First, because depression includes a lot of surprising symptoms mysteriously clustered together. Just as without the concept of “stroke” you can’t explain why slurred speech and hemiparalysis happen together so often, so without the concept of “depression” it’s hard to explain why SIGECAPS tend to go together. The only good alternative I’ve heard here is the idea of symptom networks. But I no longer find this very convincing, and it never seems to be what the people talking about how “depression isn’t a single disorder” mean.
Second, because at this point we don’t even know what biological process normal low mood corresponds to, but it seems like it has to be something, and it would be strange for a single biological process to cause low mood and not be related to depression.

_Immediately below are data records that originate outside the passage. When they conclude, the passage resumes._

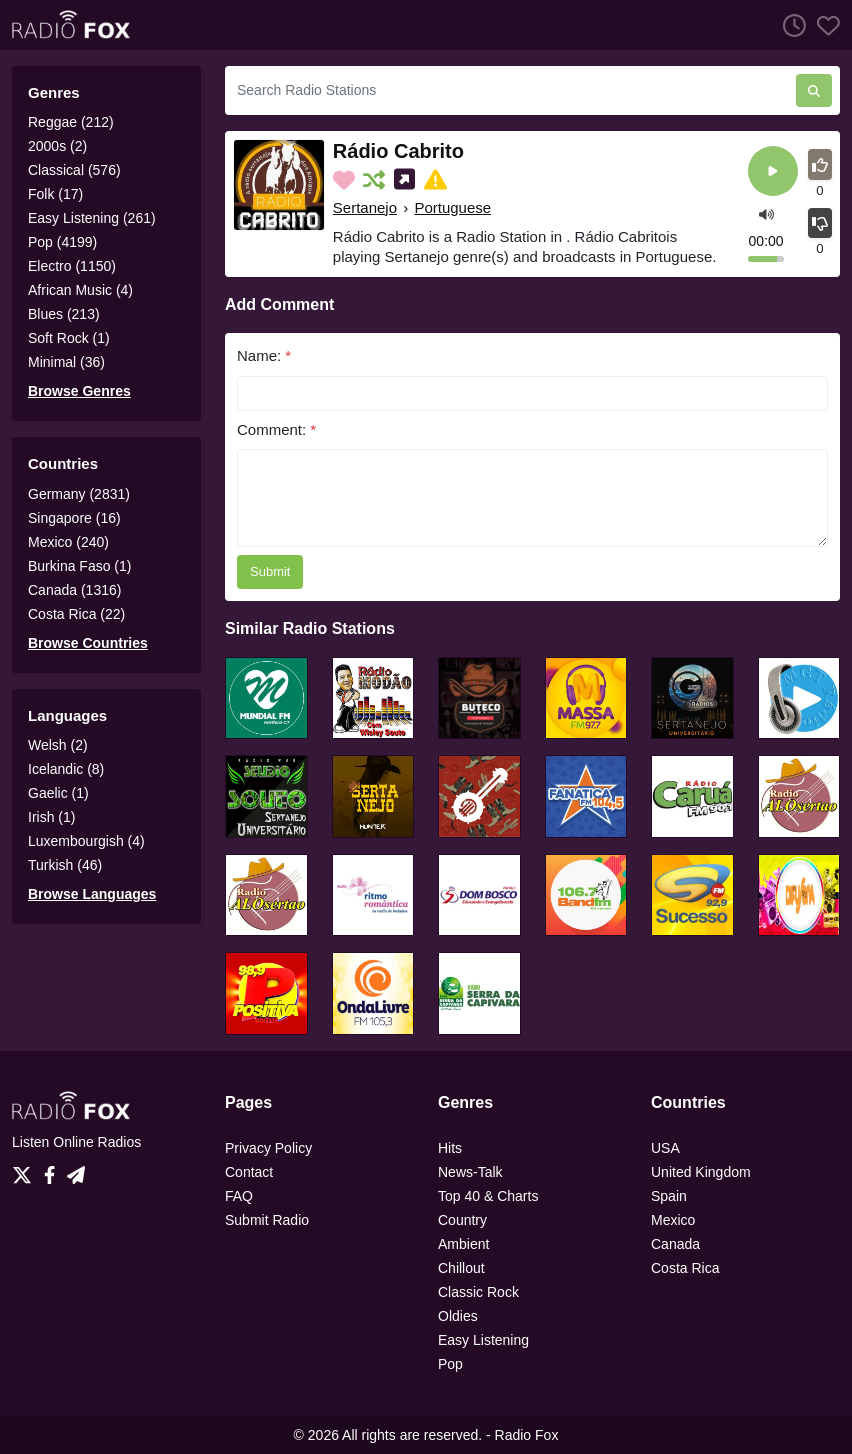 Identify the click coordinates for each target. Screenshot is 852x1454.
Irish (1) (51, 817)
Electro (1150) (72, 266)
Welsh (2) (58, 745)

My (very wild) guess is that in the end psychiatric disorders will mostly turn out to be computational conditions. That is, something like “the learning rate of this system is set too high” or “the threshold for errors in this error-detector is too low”. There will be lots of different things that will cause that, from biological (because these computations are implemented on biological systems including the usual range of things like serotonin and dopamine and synapses) to psychological (because the brain is plastic enough that its computational parameters can change with experience) to environmental (because if you pour a bucket of battery acid onto a computer, probably its computational parameters will change in some way). This is just my personal bias towards computational explanations speaking, and it could be that these disorders will be better explained by regional stories (ie “the amygdala is broken” or “the hippocampus is broken”), by biochemical stories (“there’s too much serotonin”), by structural stories (“there are too few synapses”), by some combination of these, by something totally different, or by something that’s on a totally different level than any of this.
If something like this story is true, it means that research that treats depression as a single condition might or might not work. Returning to the analogy of stroke, I think (though I’m not an expert) that the prognoses for ischaemic and haemorrhagic stroke are mostly similar, since both depend on how long it takes the brain to adapt after some cells have died. But the risk factors for these two kinds of stroke are different (again, anticoagulants protect against one and cause the other). Scientists who were researching “stroke”, without understanding the different causes, would get some things right and end up confused about others.
Some people, upon hearing this, say that we should be trying to figure out the different kinds of depression so we can do real research on those. People have been trying this for a century, and every one of their leads have been false. Traditional psychiatry flirts with admitting two subtypes of depression, but you can also find papers claiming to have found three subtypes, four subtypes, five subtypes, etc. Even papers that agree on how many subtypes there are often identify the subtypes totally differently. This has not been a productive research program and I think better understanding of what depression is will be more valuable than bashing our heads against the subtype identification problem further. At least this is how it has always worked in regular medicine, where once we realized what eg pulmonary edema was, everything fell into place (including potential root causes) and nobody felt like figuring out exactly how many subtypes there were was a very interesting problem.
The saying goes: all models are wrong, some models are useful. I don’t think existing psychiatric diagnosis is particularly accurate, but I think it’s the most useful thing we have right now. And I don’t think talking about how each condition is probably made up of many root causes is a particularly damaging objection to it. We should keep the likely heterogeneity in mind and pull it out when we need it, but we shouldn’t use that as an excuse to abandon the whole nosology.